I took up a spot at the opposite doorway post while Cassian and Azriel remained between us.
Rhys was quiet for a moment before he said, “The priestesses will keep silent about what happened today. And the people of this city won’t learn why Amren is now preparing to hunt. We can’t afford to let the other High Lords know. It would unnerve them—and destabilize the image we have worked so hard to create.”
“The attack on Velaris,” Mor countered from her place on the couch, “already showed we’re vulnerable.”
“That was a surprise attack, which we handled quickly,” Cassian said, Siphons flickering. “Az made sure the information came out portraying us as victors—able to defeat any challenge Hybern throws our way.”
“We did that today,” I said.
“It’s different,” Rhys said. “The first time, we had the element of their surprise to excuse us. This second time … it makes us look unprepared. Vulnerable. We can’t risk that getting out before the meeting in ten days. So for all appearances, we will remain unruffled as we prepare for war.”
Mor sagged against the couch cushions. “A war where we have no allies beyond Keir, either in Prythian or beyond it.”
Rhys gave her a sharp look. But Elain said quietly, “The queen might come.”
Silence.
Elain was staring at the unlit fireplace, eyes lost to that vague murkiness.
“What queen,” Nesta said, more tightly than she usually spoke to our sister.
“The one who was cursed.”
“Cursed by the Cauldron,” I clarified to Nesta, pushing off the archway. “When it threw its tantrum after you … left.”
“No.” Elain studied me, then her. “Not that one.
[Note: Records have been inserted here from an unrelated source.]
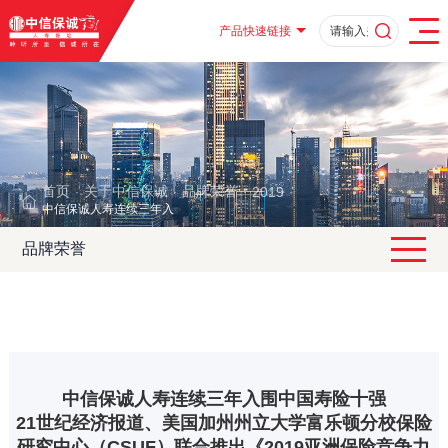
产品快速链接
首页
关于中信保诚
品牌荣誉
2019
·
·
·
·
中信保诚人寿连续三年入围中国寿险十强
品牌荣誉
中信保诚人寿连续三年入围中国寿险十强
21世纪经济报道、美国加州州立大学富乐顿分校保险
研究中心（CSUF）联合推出《2019亚洲保险竞争力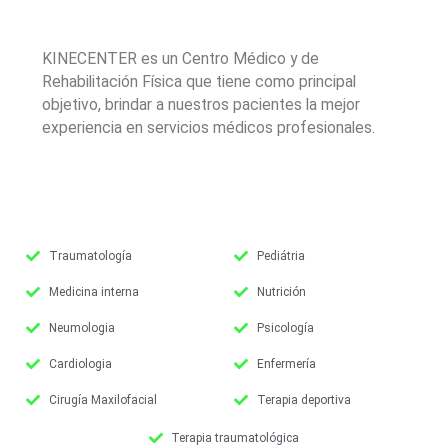
KINECENTER es un Centro Médico y de
Rehabilitación Física que tiene como principal
objetivo, brindar a nuestros pacientes la mejor
experiencia en servicios médicos profesionales.
Traumatología
Pediátria
Medicina interna
Nutrición
Neumologia
Psicología
Cardiologia
Enfermería
Cirugía Maxilofacial
Terapia deportiva
Terapia traumatológica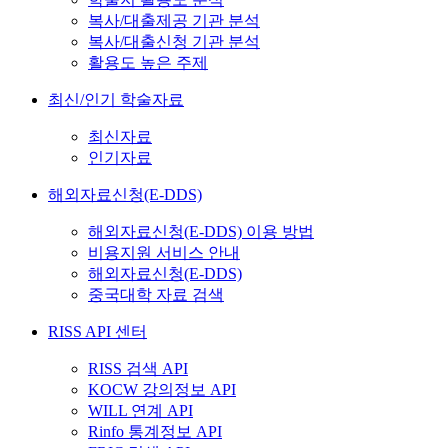
복사/대출제공 기관 분석
복사/대출신청 기관 분석
활용도 높은 주제
최신/인기 학술자료
최신자료
인기자료
해외자료신청(E-DDS)
해외자료신청(E-DDS) 이용 방법
비용지원 서비스 안내
해외자료신청(E-DDS)
중국대학 자료 검색
RISS API 센터
RISS 검색 API
KOCW 강의정보 API
WILL 연계 API
Rinfo 통계정보 API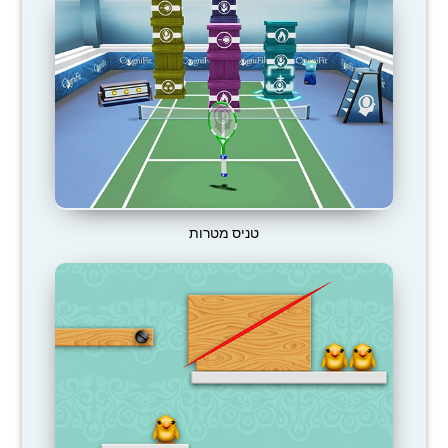
טניס מטרות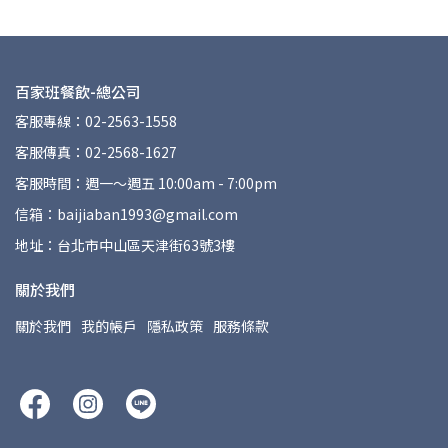
百家班餐飲-總公司
客服專線：02-2563-1558
客服傳真：02-2568-1627
客服時間：週一～週五 10:00am - 7:00pm
信箱：baijiaban1993@gmail.com
地址：台北市中山區天津街63號3樓
關於我們
關於我們
我的帳戶
隱私政策
服務條款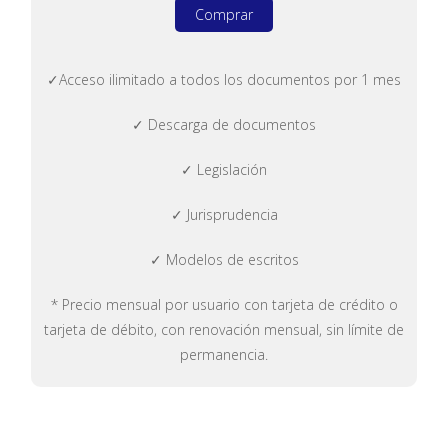
Comprar
✓Acceso ilimitado a todos los documentos por 1 mes
✓ Descarga de documentos
✓ Legislación
✓ Jurisprudencia
✓ Modelos de escritos
* Precio mensual por usuario con tarjeta de crédito o
tarjeta de débito, con renovación mensual, sin límite de
permanencia.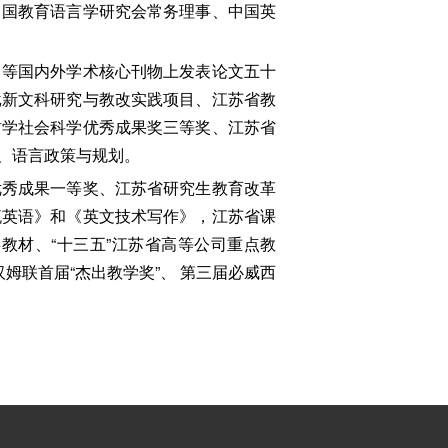
中国教育语言学研究会常务理事、中国英
》等国内外学术核心刊物上发表论文五十
批新文科研究与教改实践项目、江苏省教
哲学社会科学优秀成果奖三等奖、江苏省
、语言政策与规划。
优秀成果一等奖、江苏省研究生教育改革
流英语》和《英文技术写作》，江苏省课
教材、“十三五”江苏省高等公司重点教
姆联首届“杰出教学奖”、 第三届必威西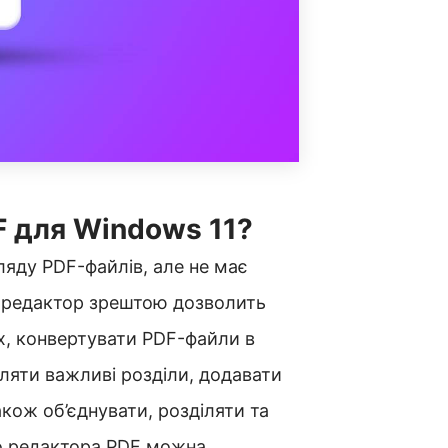
F для Windows 11?
яду PDF-файлів, але не має
-редактор зрештою дозволить
х, конвертувати PDF-файли в
іляти важливі розділи, додавати
акож об’єднувати, розділяти та
о редактора PDF можна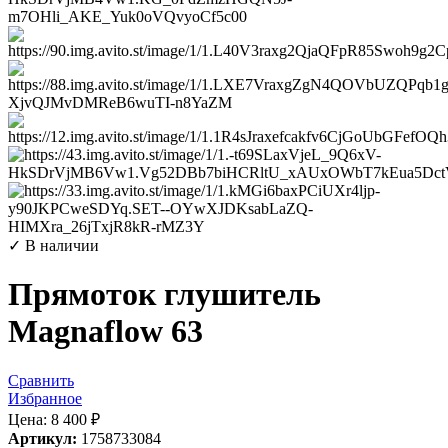
✓ В наличии
Прямоток глушитель
Magnaflow 63
Сравнить
Избранное
Цена:
8 400
₽
Артикул:
1758733084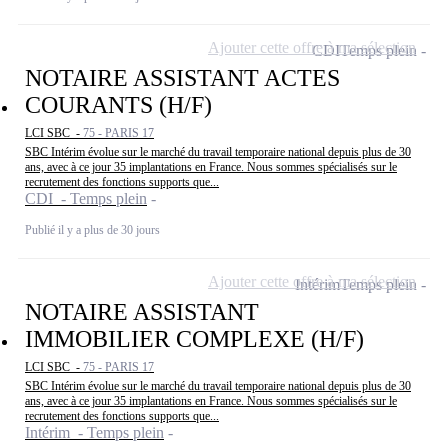
Ajouter cette offre à ma sélection
CDI
Temps plein
NOTAIRE ASSISTANT ACTES
COURANTS (H/F)
LCI SBC -
75 - PARIS 17
SBC Intérim évolue sur le marché du travail temporaire national depuis plus de 30
ans, avec à ce jour 35 implantations en France. Nous sommes spécialisés sur le
recrutement des fonctions supports que...
CDI - Temps plein
Publié il y a plus de 30 jours
Ajouter cette offre à ma sélection
Intérim
Temps plein
NOTAIRE ASSISTANT
IMMOBILIER COMPLEXE (H/F)
LCI SBC -
75 - PARIS 17
SBC Intérim évolue sur le marché du travail temporaire national depuis plus de 30
ans, avec à ce jour 35 implantations en France. Nous sommes spécialisés sur le
recrutement des fonctions supports que...
Intérim - Temps plein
The other.”
Nesta took a steadying breath, opening her mouth to either whisk Elain upstairs or move on.
But Azriel asked softly, taking a single step over the threshold and into the sitting room, “What other?”
Elain’s brows twitched toward each other. “The queen—with the feathers of flame.”
The shadowsinger angled his head.
Lucien murmured to me, eye still fixed on Elain, “Should we—does she need …?”
“She doesn’t need anything,” Azriel answered without so much as looking at Lucien.
Elain was staring at the spymaster now—unblinkingly.
“We’re the ones who need …” Azriel trailed off. “A seer,” he said, more to himself than us. “The Cauldron made you a seer.”